Услыхав слова священника, обе женщины поднялись со своей фамильной скамьи и удалились из церкви. Эмма всю дорогу домой не находила слов от возмущения. Распахнув дверь в новый кабинет мужа, она воскликнула:
– Нет, он непроходимый болван! Ноги моей больше не будет в даунской церкви. В то воскресенье я пойду за две мили в Кестон и помолюсь в кестонской церкви.
Разобравшись, в чем дело, Чарлз сказал:
– Я провожу тебя. Ну а как же быть зимой? В дождь и грязь туда трудно добираться.

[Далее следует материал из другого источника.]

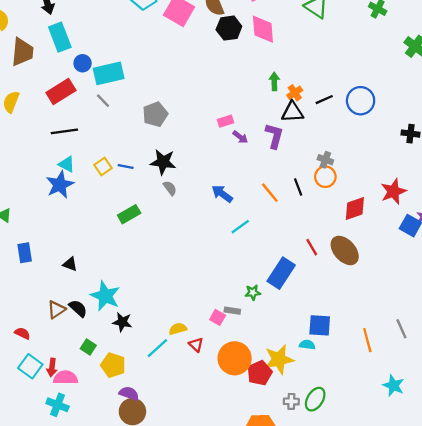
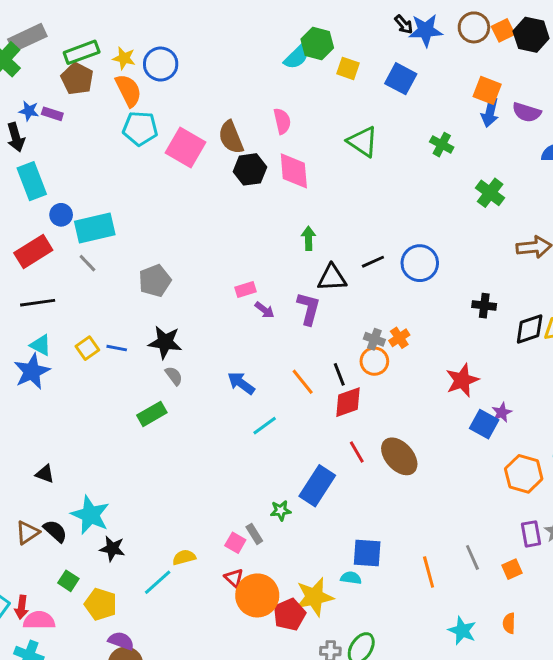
orange cross: (295, 93) -> (399, 338), moved
red diamond: (355, 208) -> (348, 402), moved
green rectangle: (129, 214) -> (152, 414), moved
gray rectangle: (232, 311) -> (254, 534), turned 49
red triangle: (196, 345) -> (234, 578), moved

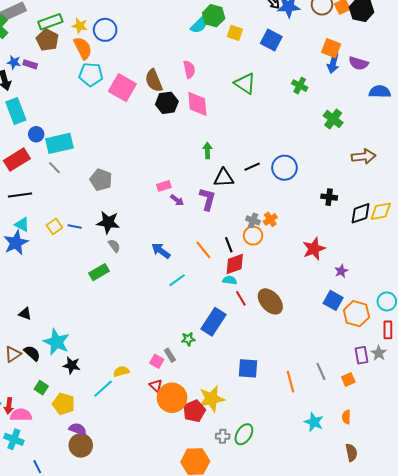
gray pentagon: (155, 281) -> (101, 180), turned -30
blue square: (484, 424) -> (333, 300), moved
cyan semicircle: (351, 578) -> (230, 280), moved

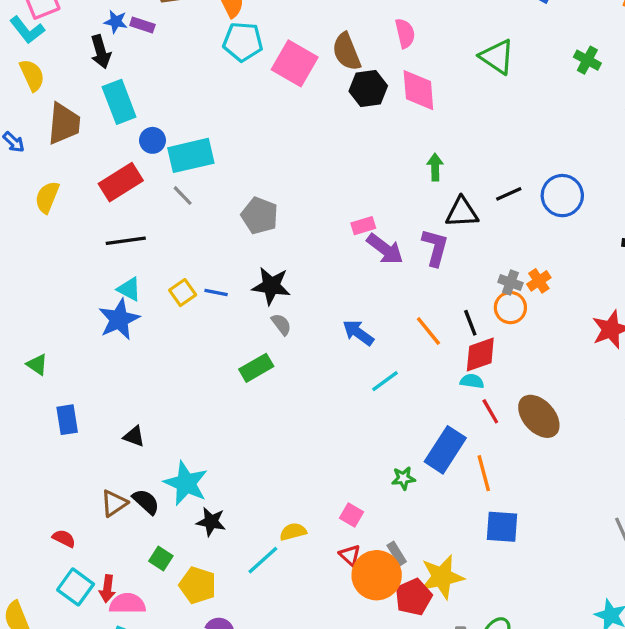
purple arrow: (177, 200) -> (385, 249), size x1.6
gray rectangle: (170, 355) -> (397, 553), moved
orange line: (291, 382) -> (484, 473), moved

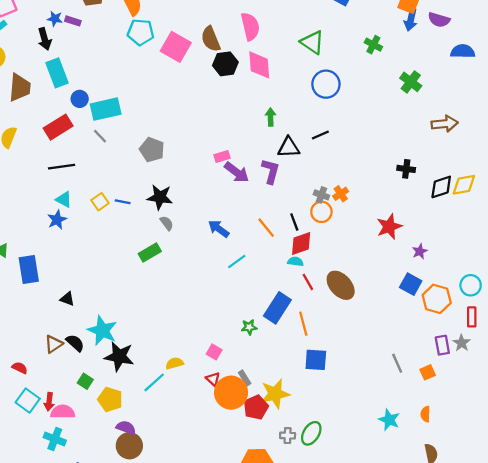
pink semicircle: (405, 33) -> (250, 27), size x1.4
blue circle: (562, 196) -> (326, 84), moved
blue star: (119, 319) -> (57, 220), size x0.7
blue rectangle: (67, 420) -> (29, 269), moved, size x1.4
black star: (211, 522) -> (119, 356), size x1.5

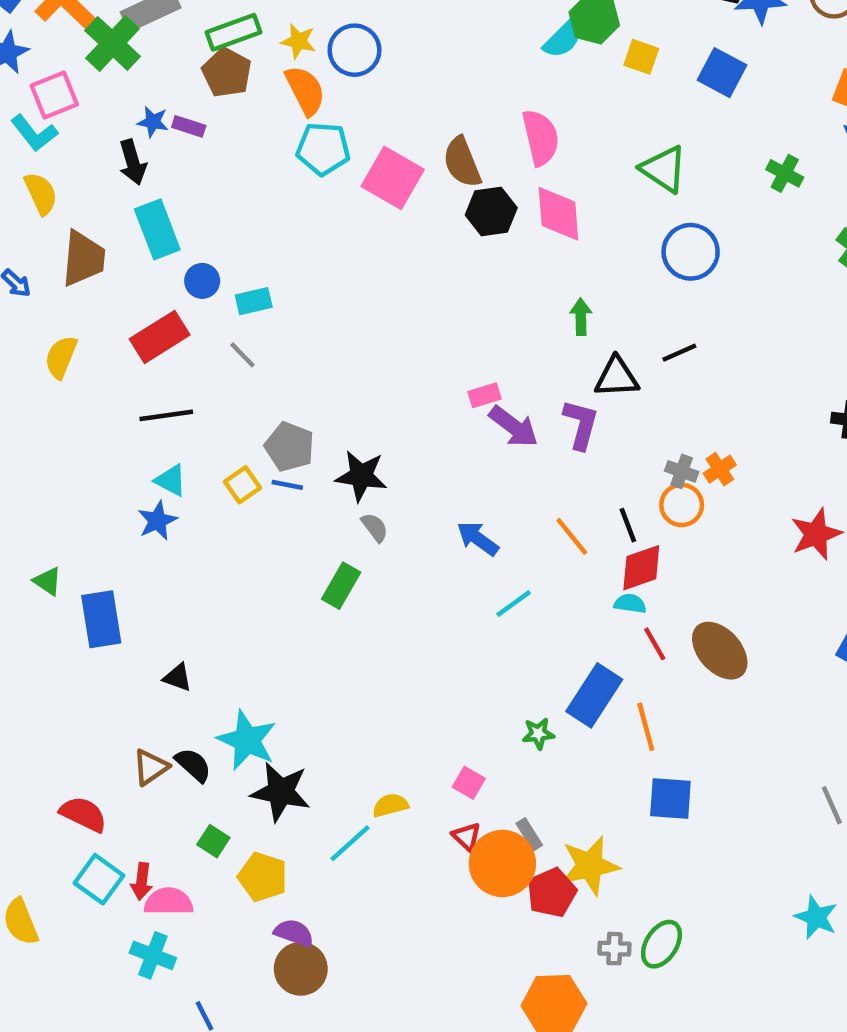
cyan rectangle: (106, 109) -> (254, 301), size x0.6
gray pentagon: (152, 150) -> (290, 447), moved
green rectangle: (150, 253) -> (341, 586), turned -30
red semicircle: (20, 368) -> (83, 814), size x1.5

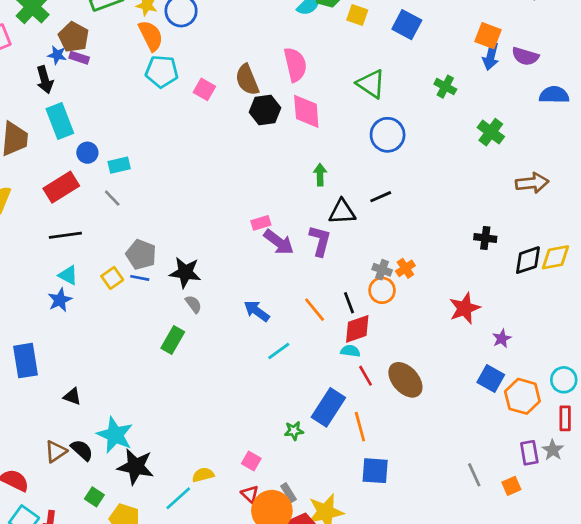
brown pentagon: (227, 73) -> (74, 37), moved
pink square: (393, 178) -> (204, 89), size x0.6

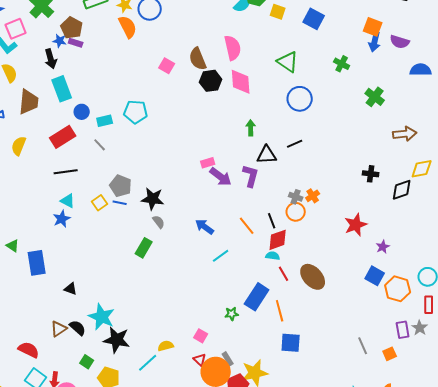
cyan pentagon: (162, 71) -> (136, 112), moved
yellow diamond: (555, 257) -> (422, 169), moved

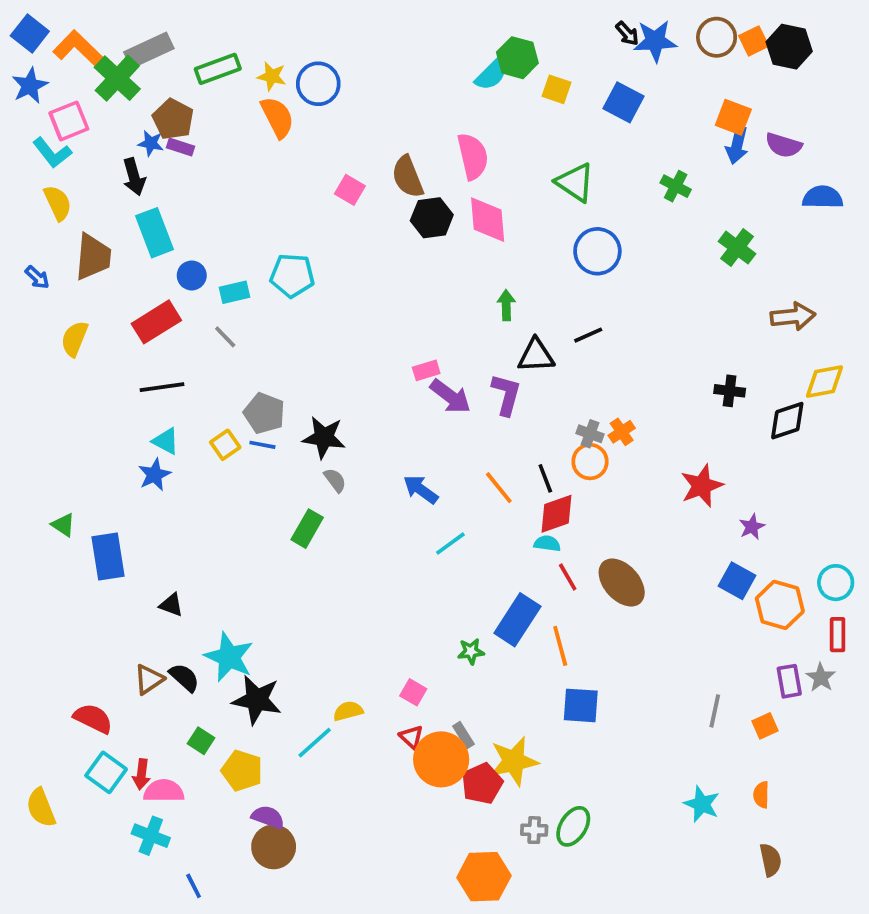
gray line: (363, 346) -> (715, 711), turned 36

Ты ведь не захочешь, чтобы наш кучер возил нас и в воскресные дни?
Эмма опять возмутилась:
– Если я не могу в воскресенье пройти в непогоду две мили, то какая же я добрая христианка!
Чарлз обнял жену.
– Ты не только добрая христианка, – сказал он, утешая ее, – ты святая мученица. Я так и вижу тебя на арене Колизея в Риме, ты отгоняешь нападающих на тебя львов и кричишь императору, что он подлый язычник.
Немного успокоившись, Эмма поцеловала его в щеку и сказала:
– Ну почему именно нам из всей Англии достался этот ханжа?
Чарлз усмехнулся. Его жена Эмма была такой же рьяной христианкой, как и преподобный Финден; и вот она сражается с ним в защиту своего мужа-вероотступника.